In an earlier post, I mentioned my confusion when I was asked by Ed Gordon to consult for a “Commission on the Future of Assessment” he is convening. The first meeting of this commission is to happen in June and I am now expected to write a few pages based on a mini-conference held last Monday (April 11, 2011) at Teachers College. A longer paper is to be written later.
The mini-conference brought together Robbie McClintock, Ray McDermott, Kathryn Anderson-Levitt and half-a-dozen recent doctorates (Gus Andrews, Alex Posecznick) and students. A grand intellectual time was had by all, and I will be writing about various highlights of the conversation in future blogs entries.
For today, I want to muse about one theme to which we kept coming back: who is our audience? Are we addressing each other, sympathetic anthropologists, students (“the choir”)? Are we addressing Ed Gordon who convened us? The Educational Testing Service that is funding the commission and is, of course, a most powerful designer of tests and other means to assess large populations? The universities and other institutions that buy the tests or their results, and that may also shape mass assessment, whether directly (through, for example, their admissions practices), or indirectly (through research and other activities that justify or interpret assessment)? The “policy makers,” an altogether opaque “group” (?) who propose programs to deal with what the test results appear to reveal? The politicians who may or may not accept what policy makers propose? The tested people, or their parents or guardians, who organize their life around future test taking, of past test results?
Those who know my recent work as it has been influenced by students like Jill Koyama or Gus Andrews will recognize in this paragraph a very sketchy sketch of a “network” in what may be Latour’s sense. In this network each node (which is itself a complicated network) is constrained by what happens elsewhere and constraints what can happen there. Together, they may constitute what Ray McDermott and I talk about when we write about “the School America builds” (1998).
Ah! The pleasures of analysis!
This leaves us with the practical problem: Given our position in the network (some backwater of the research university), who will even notice that we have spoken? Where should we stand so that we will have a better chance not only to be heard, but also listened to?
This, of course is a general and classical problem for anthropologists. Different anthropologists, from Boas to Margaret Mead, to Geertz (to mention only some who are now part of the history of the field), have given very different answers and entered very different publics–or withdrawn from them. As faculty in schools of education, all of us have had to accept, mostly willingly I would say, the position of spokesperson about anthropology or philosophy to an audience of students, and some faculty colleagues, whose main concerns are with action in the world beyond the analytic or interpretive action most typical of academic researchers. It is said that some of our colleagues in academic anthropology argue that anthropology should not be “applied” and that, I guess by implication, anthropologists should not address the public.
Many anthropologists disagree with this. The American Anthropological Association regularly passes resolutions on the hot political topic of the day. But we are talking here about doing much more than that.

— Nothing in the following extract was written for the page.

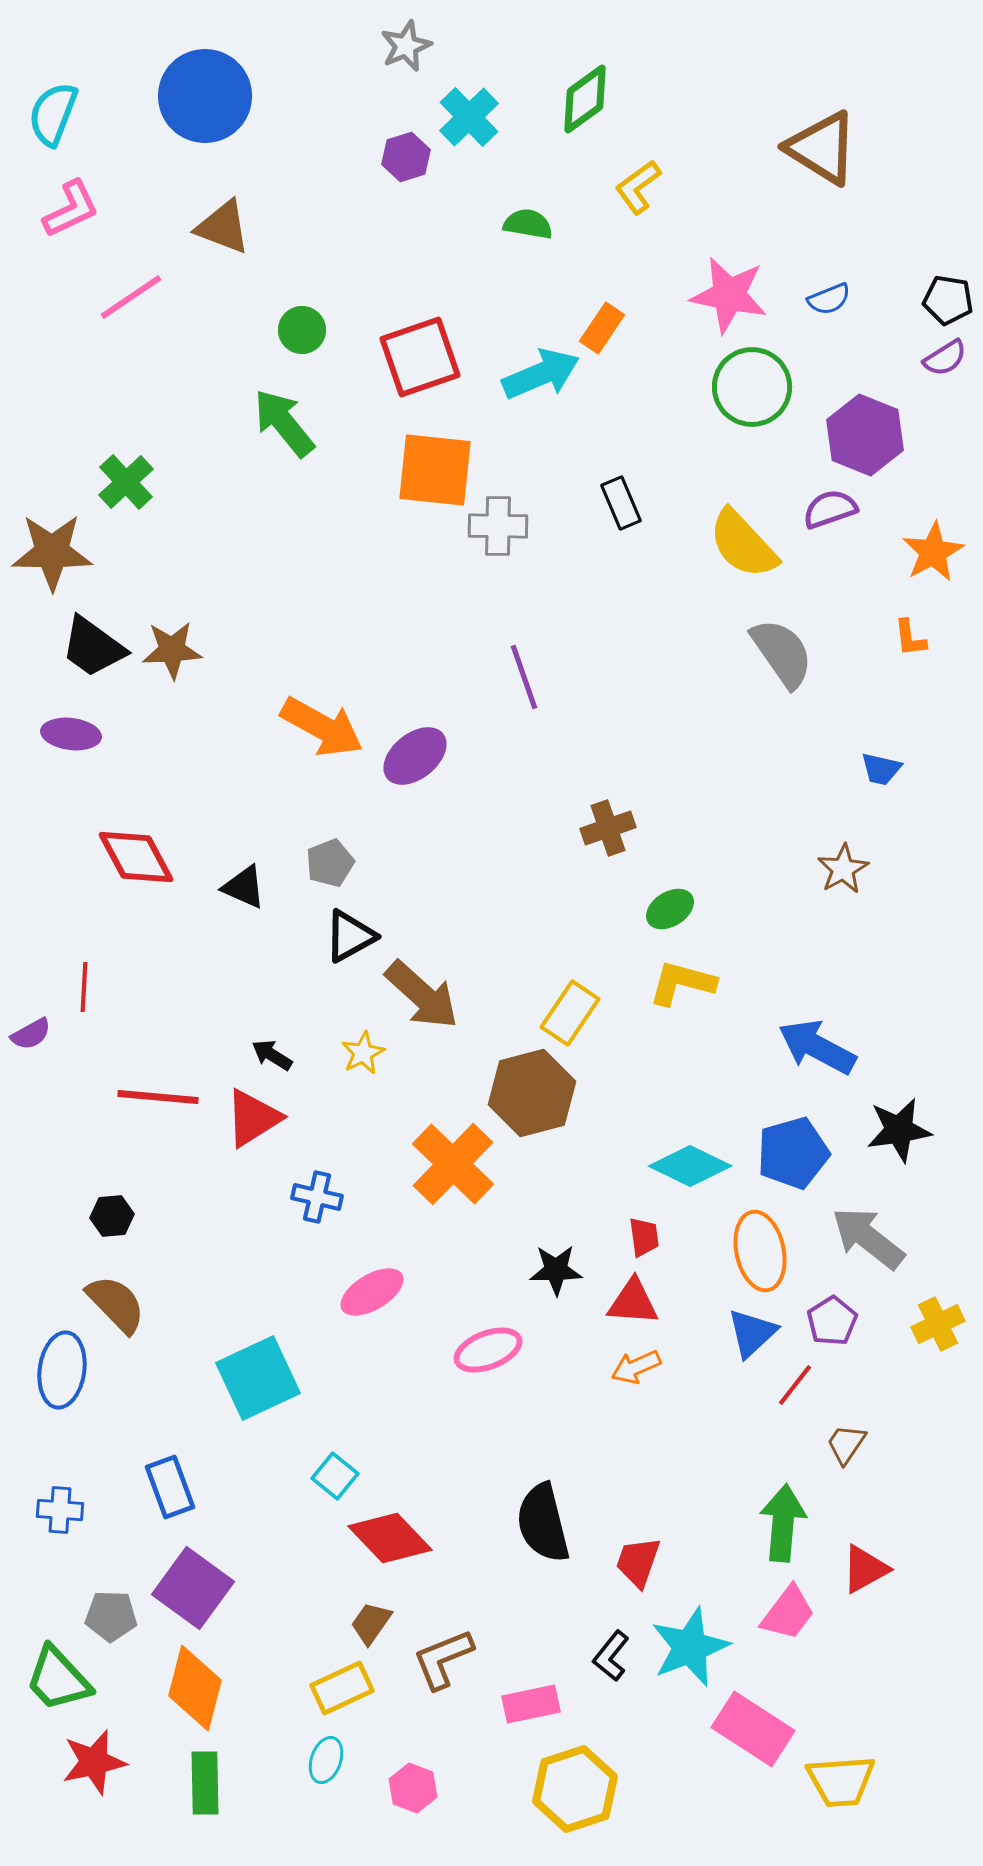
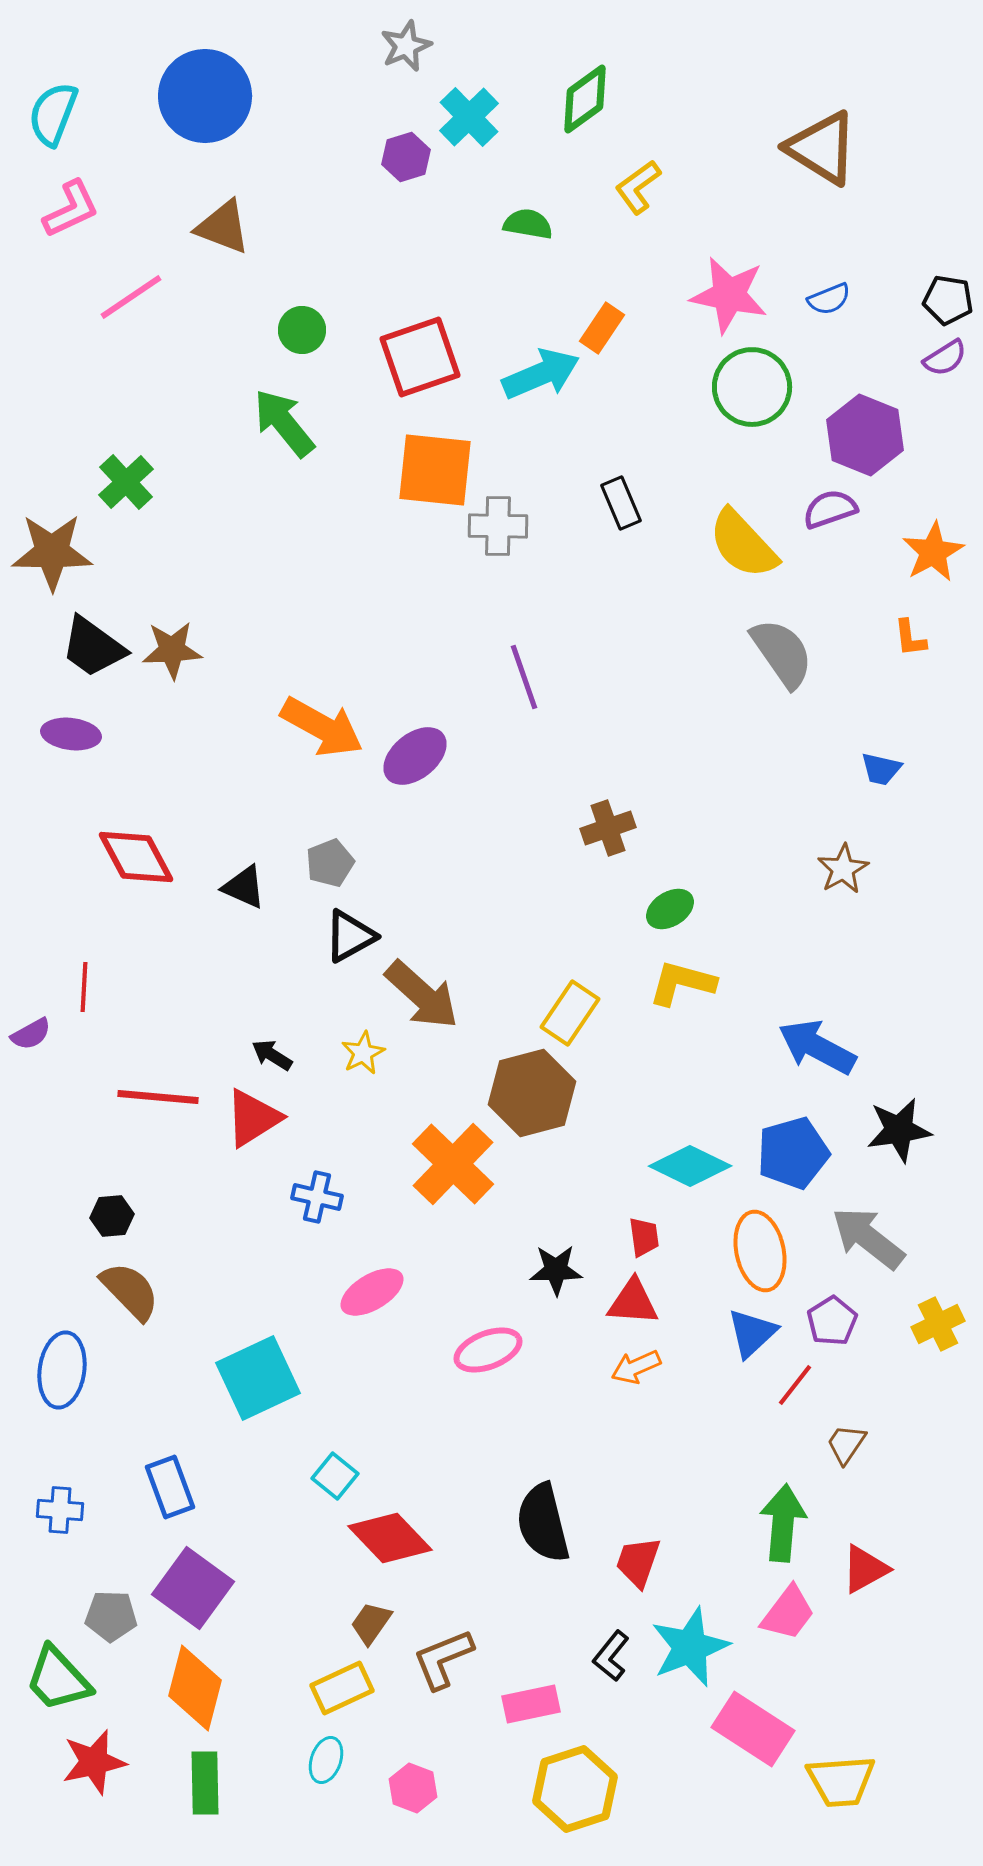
brown semicircle at (116, 1304): moved 14 px right, 13 px up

We are talking about entering ongoing conversations about assessment with professionals and political actors of all types and, potentially, or inevitably, run the risk of being co-opted back into what we criticize. We are talking about changing discourses and, we hope, practices not mainly in classrooms and local schools, but rather at the level of the governmental institutions that control what is to be known legitimately about individual schools, teachers and, of course, students. We are talking about entering the political fray and finding a way to be listened to.
We certainly did not find out how to do this. But we need to keep addressing the issue.
On ‘”policy makers,” an altogether opaque “group” (?)’ who may comprise part of our audience, in the realm of U.S. higher education we established that we ourselves, faculty members, are part of that group. Faculty still set the admission criteria and the norms for assessing students. For instance, although UC Santa Cruz abandoned narrative grading circa 2000 in response to student pressure, the actual decision was made by the faculty in the form of the Academic Senate. Even campus accreditation still operates as peer review by a voluntary collection of universities, and although the regents would be the final arbitrators of a decision to opt out, faculty have a voice on the criteria by which a university will be accredited. This may not be true in other countries, certainly not in France per Christine Musselin’s books, but what ETS cares about (and if they paid, are they not our ultimate audience?) is U.S. higher education.
As for K-12, legislators and state and local school boards appear to hold the power. Did we not used to say that university expectations shaped the curricula of (academic) high schools, though, which in turn influenced middle and primary schools? Is that point completely irrelevant now in an era of competitive comparative test results?